Problem to work on:
Say, as a bare number, how many lines of the listing contain "Ternos".

Raw data:
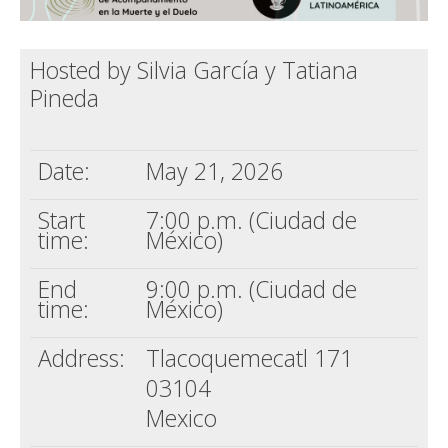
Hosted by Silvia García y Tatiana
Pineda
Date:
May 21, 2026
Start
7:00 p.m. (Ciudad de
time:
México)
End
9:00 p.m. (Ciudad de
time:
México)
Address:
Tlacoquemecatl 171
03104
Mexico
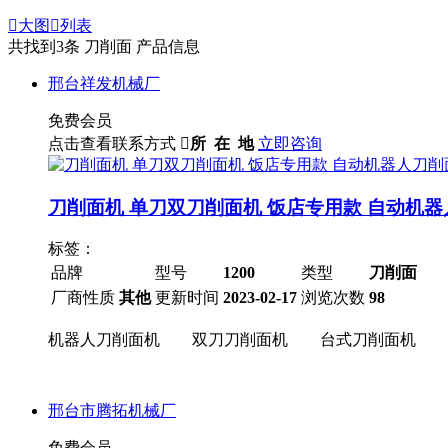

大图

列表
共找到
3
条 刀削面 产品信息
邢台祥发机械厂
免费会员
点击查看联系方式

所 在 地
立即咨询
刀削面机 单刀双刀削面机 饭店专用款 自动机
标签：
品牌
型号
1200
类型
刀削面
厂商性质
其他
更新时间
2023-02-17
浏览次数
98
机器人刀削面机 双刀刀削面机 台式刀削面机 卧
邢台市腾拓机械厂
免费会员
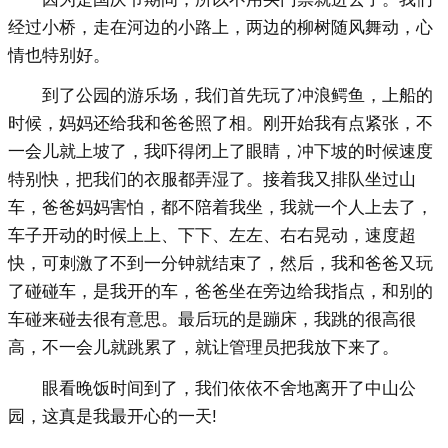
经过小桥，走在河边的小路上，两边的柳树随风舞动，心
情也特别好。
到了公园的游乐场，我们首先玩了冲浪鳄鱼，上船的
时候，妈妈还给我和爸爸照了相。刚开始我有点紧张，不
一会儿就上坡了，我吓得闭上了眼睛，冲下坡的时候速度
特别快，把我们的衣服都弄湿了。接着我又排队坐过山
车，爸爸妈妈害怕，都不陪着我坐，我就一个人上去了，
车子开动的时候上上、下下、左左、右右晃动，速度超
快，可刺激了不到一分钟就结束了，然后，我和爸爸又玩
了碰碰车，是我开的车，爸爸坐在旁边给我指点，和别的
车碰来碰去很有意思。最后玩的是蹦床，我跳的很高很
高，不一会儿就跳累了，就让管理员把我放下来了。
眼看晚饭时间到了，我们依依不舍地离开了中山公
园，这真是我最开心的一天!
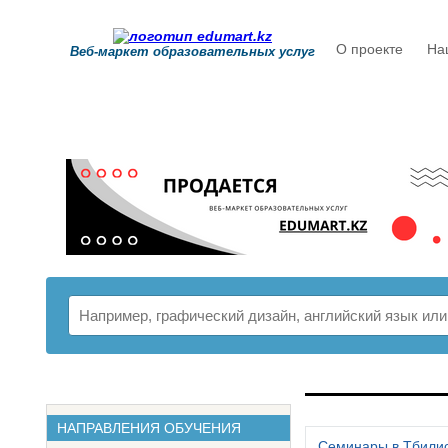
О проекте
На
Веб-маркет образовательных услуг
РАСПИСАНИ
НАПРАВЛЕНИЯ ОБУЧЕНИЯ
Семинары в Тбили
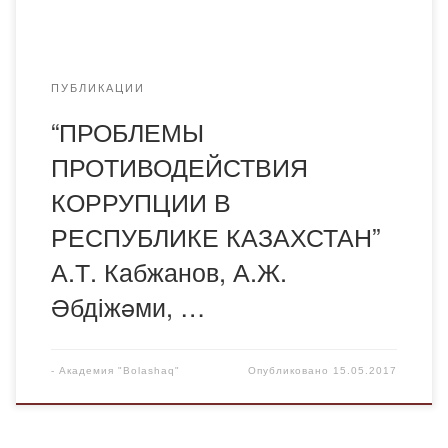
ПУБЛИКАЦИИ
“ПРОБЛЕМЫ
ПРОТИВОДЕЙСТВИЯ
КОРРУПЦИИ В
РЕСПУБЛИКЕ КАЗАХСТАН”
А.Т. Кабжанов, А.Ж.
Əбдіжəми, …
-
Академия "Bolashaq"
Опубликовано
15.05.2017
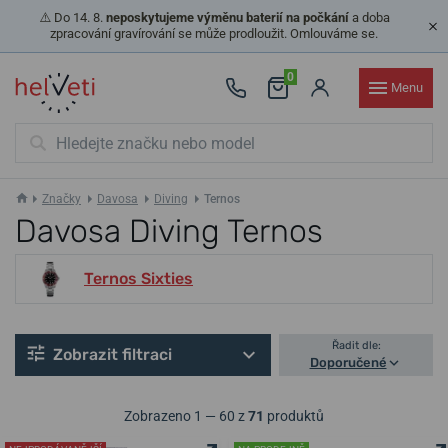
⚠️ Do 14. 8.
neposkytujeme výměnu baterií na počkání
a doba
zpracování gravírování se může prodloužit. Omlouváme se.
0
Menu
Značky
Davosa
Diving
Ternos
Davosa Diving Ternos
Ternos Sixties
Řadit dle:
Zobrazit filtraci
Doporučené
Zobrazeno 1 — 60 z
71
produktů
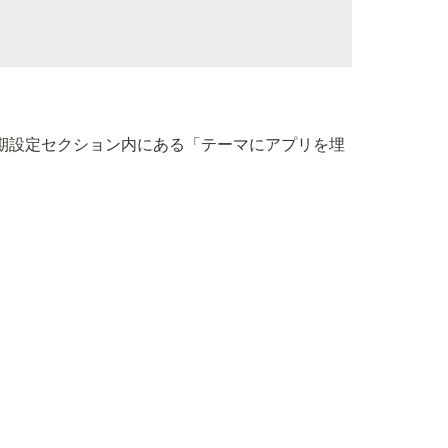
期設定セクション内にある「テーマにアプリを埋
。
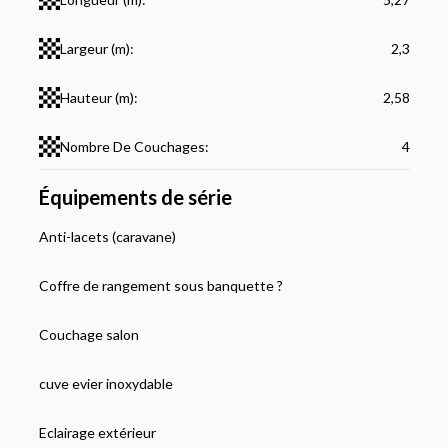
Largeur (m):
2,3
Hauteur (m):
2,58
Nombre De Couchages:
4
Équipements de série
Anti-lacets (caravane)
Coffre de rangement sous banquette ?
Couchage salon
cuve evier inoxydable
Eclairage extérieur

Task solution:
3